Yashar Zambuzzi  em "Para Onde Ir", direção Viviane Rayes. (Foto Lu Valiatti)   

IDA VICENZIA
(da  Associação Internacional de Críticos de Teatro - AICT)
(Especial)

PARA  ONDE  IR
     ... E volto à questão do espaço cênico. Há, no Rio de Janeiro, pequenos teatros que passaram a ser cult devido aos espetáculos neles celebrados. No caso, e especialmente, o Espaço Rogerio Cardoso, no "porão" da Casa de Cultura Laura Alvim, em Ipanema. Trata-se de um espaço privilegiado, pela intimidade que transmite entre a cena e  o espectador. Em um passado recente tivemos oportunidade de constatar a experiência, através dos mesmos artistas que agora estão em Para Onde Ir.

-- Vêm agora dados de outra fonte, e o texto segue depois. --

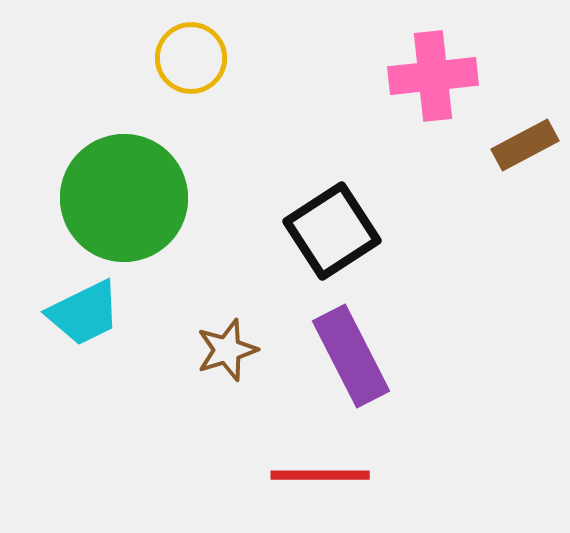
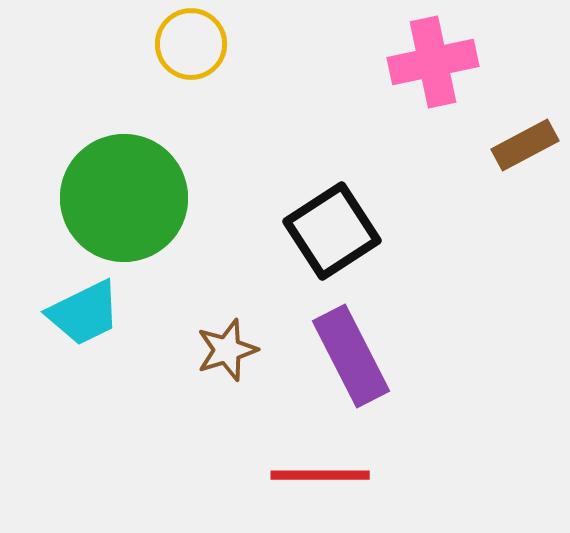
yellow circle: moved 14 px up
pink cross: moved 14 px up; rotated 6 degrees counterclockwise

     Blackbird, o texto do passado em questão, de autoria de David Harrower, nos colocou diante de questões humanas, como a pedofilia.
      Para Onde Ir  nos coloca diante de outras questões humanas.  
      Viviane Rayes e Yashar Zambuzzi, cuja intervenção na cena teatral é conhecida como  "teatro de ação", abrem o espetáculo para acontecimentos do presente, às vezes inspirado em  cenas do passado. Eles operam com a ficção - dramaturgia ou não - refletindo a vida real. Em sua última encenação, Para Onde Ir, (adaptação de Zambuzzi para os textos de Dostoiévisli, Rimbaud e Brecht), está incluída a verdadeira tragedia que se apoderou do povo brasileiro nestes últimos anos, e da qual vemos o reflexo no desolador espetáculo dos moradores de rua. Vemos o povo brasileiro em abandono, como cidadão e como ser humano. Zambuzzi pesquisou essa realidade.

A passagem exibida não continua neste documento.